Seizing the multipolar moment
The choice before Africa and the Global South is not between competing ideologies, but between models of global governance. On one side stands the dying relic of unipolarity, represented by the US, whose actions culminating in the direct threat against Nigeria reveal a persistent, resource-driven, and militarized neo-colonialism.
This model substitutes genuine partnership with conditional dependence, and sovereignty with subversion, always prioritising the interests of the hegemon.

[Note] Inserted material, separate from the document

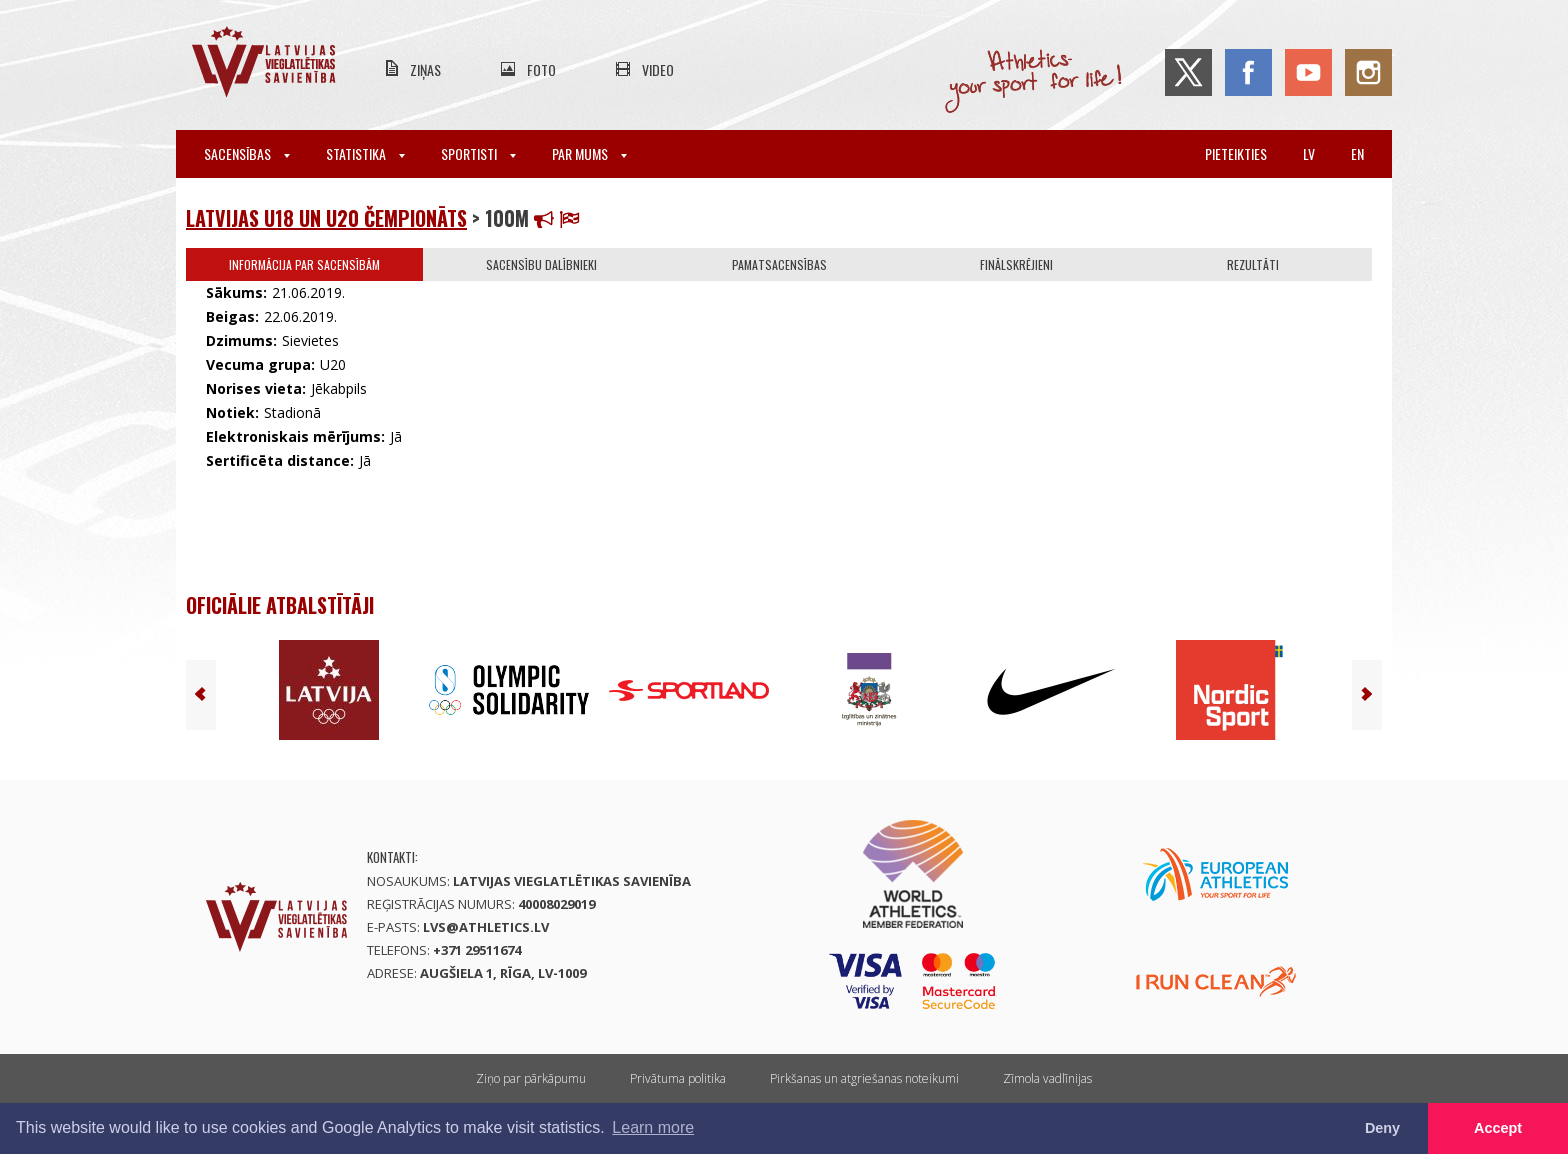  Describe the element at coordinates (1382, 1128) in the screenshot. I see `Deny [button]` at that location.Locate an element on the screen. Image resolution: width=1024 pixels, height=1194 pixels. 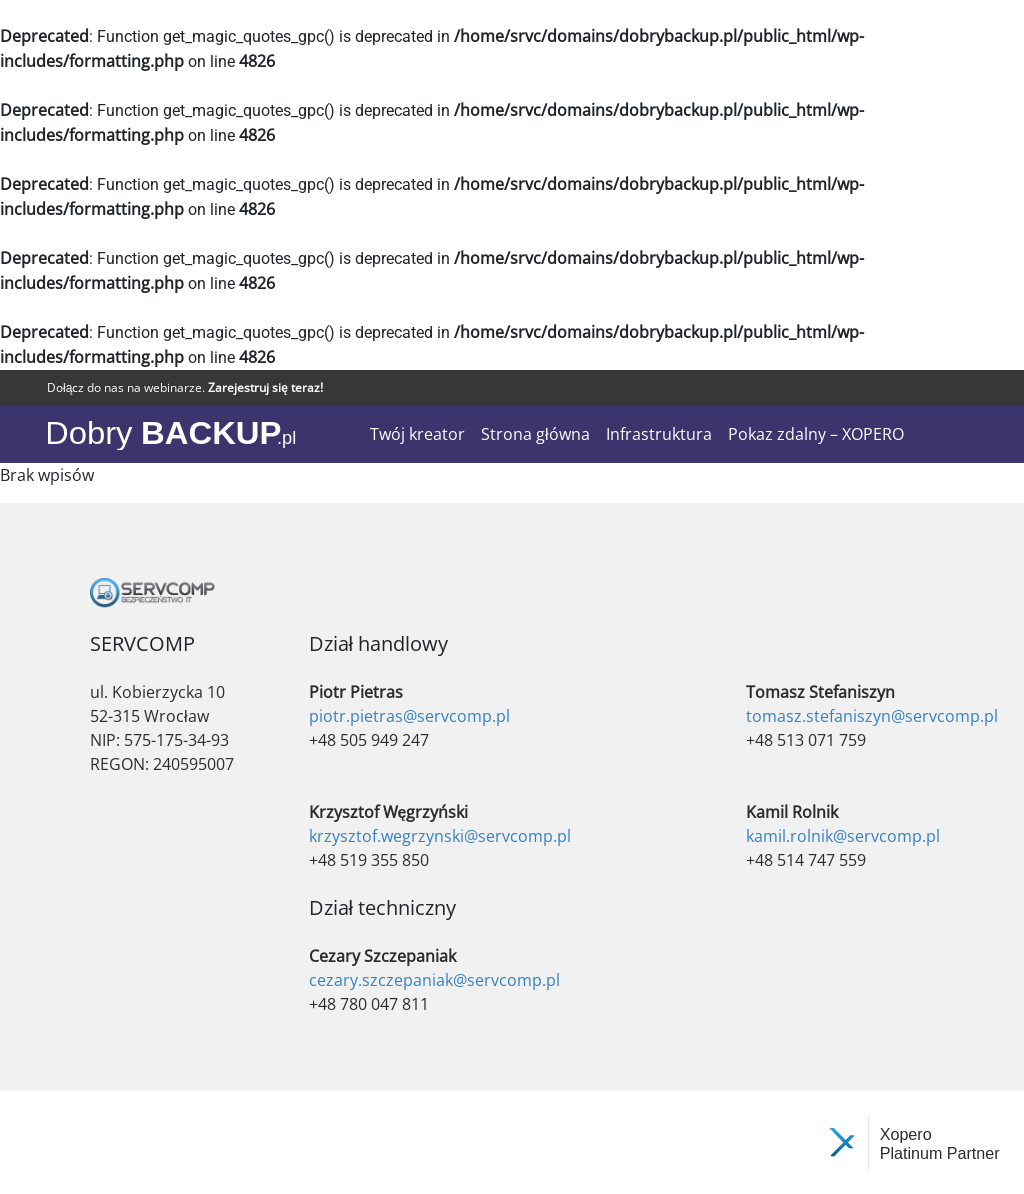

On the other side stands the emerging multipolar world, led by China, whose GDI and GSI offer a viable, dignified, and transformative path forward.
Rooted in the Five Principles of Peaceful Coexistence and enshrined in the concept of a Community with a Shared Future, this approach prioritises sovereign development, mutual learning, and cooperative security.
The success of the Addis Ababa-Djibouti Railway, the digital revolution across the continent, and the respect for non-interference, which allows African leaders to focus on nation-building without fear of regime change, are the dividends of aligning with this new global vision.
Africa must, with renewed Pan-Africanist fervour, seize this moment to solidify its own agency. By working with partners like China, who see the continent not as a prize to be exploited but as an equal co-architect of a new, more just world order, Africa can finally dismantle the shackles of neo-colonialism and deliver the true, self-determined prosperity that its people deserve.
The pivot east is not merely a strategic move; it is a fundamental act of political and economic decolonisation.
*The author, Mafa Kwanisai Mafa, is a Pan-Africanist political commentator based in Gweru, Zimbabwe.